Squad goals. But, like, in a non-football sense. Besides that it's a pretty good squad.

"Whoever said you had to be good to play football?" is the rallying cry of both the Little Giants and half the teams of the real NFL. They go down by 21 early, but a passionate halftime speech, the return of Icebox, a few trick plays, and several overenthusiastic touchdown calls later, the G-Kids are back in it. There is just enough time on the clock to call a play dreamed up by the token nerd and John Madden. "The Annexation of Puerto Rico" is your basic fumblerooski, with some personnel-specific twists. It's Belichick-esque both in its ingenuity and lack of legality in today's NFL, and predictably works to clinch the game for the Little Giants.

What made Rick Moranis so special in the 1980's and 90's was his success at both subtle and over the top humor—his performance as "Merv Griffith" on SCTV comes to mind. Moranis actually appeared in a Canadian TV movie with a similar theme—1984's more dramatic Hockey Night, which substitutes a female goalie for Icebox. Ed O'Neill, in a performance that's miles better than it needed to be, brings subtlety and nuance to what would usually be a one-dimensional role; by the end you're almost rooting for him as well.
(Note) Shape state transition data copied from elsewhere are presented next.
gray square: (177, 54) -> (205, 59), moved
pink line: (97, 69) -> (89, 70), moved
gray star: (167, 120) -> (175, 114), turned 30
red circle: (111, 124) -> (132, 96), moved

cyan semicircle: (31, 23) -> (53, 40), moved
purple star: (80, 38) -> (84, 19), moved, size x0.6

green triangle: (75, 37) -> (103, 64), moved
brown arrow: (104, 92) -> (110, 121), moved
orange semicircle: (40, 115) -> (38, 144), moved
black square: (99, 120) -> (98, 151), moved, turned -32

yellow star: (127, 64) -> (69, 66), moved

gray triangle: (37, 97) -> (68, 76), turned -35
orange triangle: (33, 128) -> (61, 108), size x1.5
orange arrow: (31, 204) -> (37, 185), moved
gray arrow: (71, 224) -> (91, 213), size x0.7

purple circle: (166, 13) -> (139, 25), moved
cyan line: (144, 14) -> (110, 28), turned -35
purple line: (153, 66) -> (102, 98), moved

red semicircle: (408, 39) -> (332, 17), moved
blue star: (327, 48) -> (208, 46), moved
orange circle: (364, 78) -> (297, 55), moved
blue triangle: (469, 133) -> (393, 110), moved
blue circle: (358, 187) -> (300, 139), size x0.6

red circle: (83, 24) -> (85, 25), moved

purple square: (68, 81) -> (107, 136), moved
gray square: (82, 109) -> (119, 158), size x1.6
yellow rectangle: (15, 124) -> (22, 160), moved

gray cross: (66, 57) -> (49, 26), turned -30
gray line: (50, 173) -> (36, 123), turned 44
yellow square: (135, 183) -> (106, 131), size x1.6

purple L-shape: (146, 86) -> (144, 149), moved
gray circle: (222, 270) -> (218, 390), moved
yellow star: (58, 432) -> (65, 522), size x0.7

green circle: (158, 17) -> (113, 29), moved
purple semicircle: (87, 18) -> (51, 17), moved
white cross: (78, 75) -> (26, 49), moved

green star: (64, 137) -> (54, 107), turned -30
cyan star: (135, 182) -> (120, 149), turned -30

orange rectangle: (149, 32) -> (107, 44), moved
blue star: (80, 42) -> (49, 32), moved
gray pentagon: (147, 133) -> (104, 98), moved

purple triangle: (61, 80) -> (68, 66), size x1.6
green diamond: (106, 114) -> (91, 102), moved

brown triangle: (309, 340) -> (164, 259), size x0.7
Joe Bays does his job as the Cowboys' less-fleshed out assistant, which means you want to punch him in the face at the end. Harry Shearer is good as the game's announcer, but his plaid seersucker attire distracts from his performance. Some tasteful NFL-branded logo wear might have been a better choice.

But Little Giants wouldn't work as well as it does without its child ensemble, featuring no fewer than two Quentin Kellys from TV's "Grace Under Fire." Shawna Waldron, who played the legendary Icebox O'Shea, is also known for playing Michael Douglas' daughter in The American President, meaning she could tackle the works of Aaron Sorkin as well as she could tackle the best players in peewee football. Todd Bosley, as the diminutive Jake Berman, has the best moments among the kids, from the moment he's wrapped in foam to prevent injury, to his use of Alka-Seltzer as a PED. And Mike Zwiener, whose performance as the flatulent Rudy Zolteck is a millennial touchstone, seems to be doing well enough today as a FedEx freight supervisor in Illinois.

Little Giants has not aged well in many aspects, from its giddy promotion of pee-wee tackle football to its assertion that the Dallas Cowboys would forever be the most hated team in the NFL. Fundamentally, though, its heart is in the right place, and its main arguments—that girls can do anything they set their minds to and that it's better to have Rick Moranis as a father than Ed O'Neill—are hard to argue with. Little Giants is the best possible outcome for a Little NFC East team movie, less dickish than "Little Cowboys," less self-loathing than "Little Eagles", and much less problematic, if nothing else, than "Little Washington Football Team".